Saturday, January 23, 2010

I wish...

I wish I could have a healthy relationship with food.  It's better now than it's ever been before, but I still obsess about my hunger level and the food I'm going to eat.  I wish I could view food as a delicious nutrient, not something to satiate me during times of boredom and stress.

I wish I could leave food on my plate without a lot of thinking and indecision.  I wish I could not obsess about taste.  I wish it wasn't all about food. But it's always all about food for me.  My birthday was celebrated with deliciousness, holidays are thought-out weeks in advance, and I adore cheese in huge amounts.  I wish I innately understood portion control.

I wish I didn't gain 3 pounds this week. 

Friday, January 22, 2010

When does a snack become a meal?

My dessert after dinner is the same thing I eat for breakfast.  Well, almost the same thing.  I don't have butter with my breakfast, I eat it plain.

If I'm still hungry after dinner, I will eat a cinnamon raisin English muffin with butter.  It tastes like dessert, has carbs (which I have a hard time eating enough of), and isn't too caloric.  With only 160 calories, it is a great and filling after dinner.

The problem is that it's generally 160 calories after a full 400-500 calorie dinner.  That makes my dinner and dessert half of my daily caloric budget.
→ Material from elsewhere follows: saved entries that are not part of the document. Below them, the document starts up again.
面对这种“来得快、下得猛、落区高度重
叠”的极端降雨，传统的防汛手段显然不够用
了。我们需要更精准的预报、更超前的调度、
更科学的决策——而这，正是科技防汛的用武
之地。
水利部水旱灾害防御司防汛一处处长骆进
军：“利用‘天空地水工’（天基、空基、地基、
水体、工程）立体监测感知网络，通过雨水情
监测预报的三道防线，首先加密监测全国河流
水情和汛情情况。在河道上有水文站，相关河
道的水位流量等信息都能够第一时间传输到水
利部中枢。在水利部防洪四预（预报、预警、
I would like to better balance my caloric intake throughout the day, but I know that come dinner time I'm going want to abandon the control I've let into my day.
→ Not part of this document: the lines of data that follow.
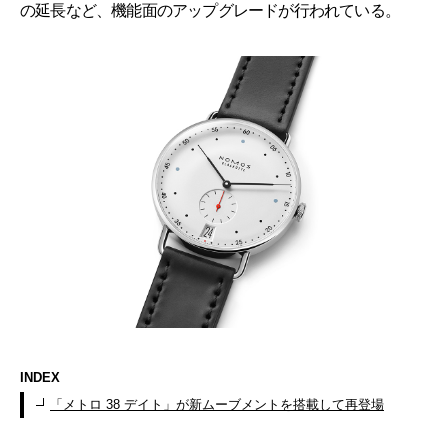
の延長など、機能面のアップグレードが行われている。
INDEX
「メトロ 38 デイト」が新ムーブメントを搭載して再登場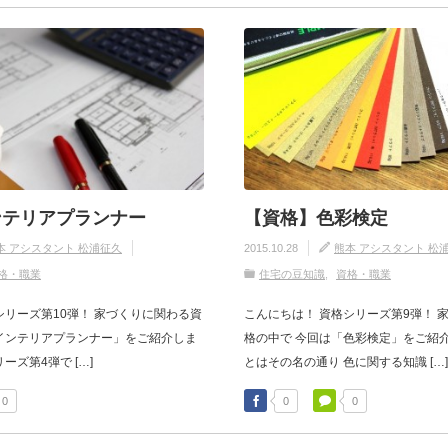
ンテリアプランナー
【資格】色彩検定
本 アシスタント 松浦征久
2015.10.28
熊本 アシスタント 松
格・職業
住宅の豆知識
資格・職業
シリーズ第10弾！ 家づくりに関わる資
こんにちは！ 資格シリーズ第9弾！ 
インテリアプランナー」をご紹介しま
格の中で 今回は「色彩検定」をご紹介
ーズ第4弾で […]
とはその名の通り 色に関する知識 […]
0
0
0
I'll do portion control, but you can have four 100 calorie ice creams, and that's a whole meal through portion control.  I'm good at putting the food in the bags, but I'm not good at making sure I only eat one. 

A cookie is enough calories for a meal, but does it make it a meal?  Popcorn is as filling with 300 less calories.  When does a snack become a meal?

Wednesday, January 20, 2010

Limping along

I am not a good sick person.  I make a fuss.  I don't work through the pain, I cry through it.  I whimper and complain and don't get things done.  Which is why it must be really irritating for friends and family that I'm still hurting.

Last night I ate within my calorie budget until the end of the night.  After my class - which took me 20 minutes to limp the 3 blocks to - I was so exhausted and hungry from pain that I ate the sweets sitting on the table... and then some.  Even in the moment I knew that I shouldn't be eating the delicious sugary concoctions, but I did it anyhow.  I need to stop making excuses.

I am trying to relax so my body can heal quicker, so I did not exercise this morning.  This gives me even less room to mess up during the day.  I need to keep a strict diet (something I've never been good at) to continue my weight loss this week.  I do not want to have pain as an excuse not to achieve my goals.  I can do this!  (I hope!)

Tuesday, January 19, 2010

Delicious snacking!


I know I'm late to the game (or at least all my college friends claim I am), but I just found my new favorite snack - edamame (soybeans).  They taste like they were roasted in butter and are a delicious low-calorie snack that are fun to eat.  They make me feel like I'm eating luxuriously without "wasting" the calories.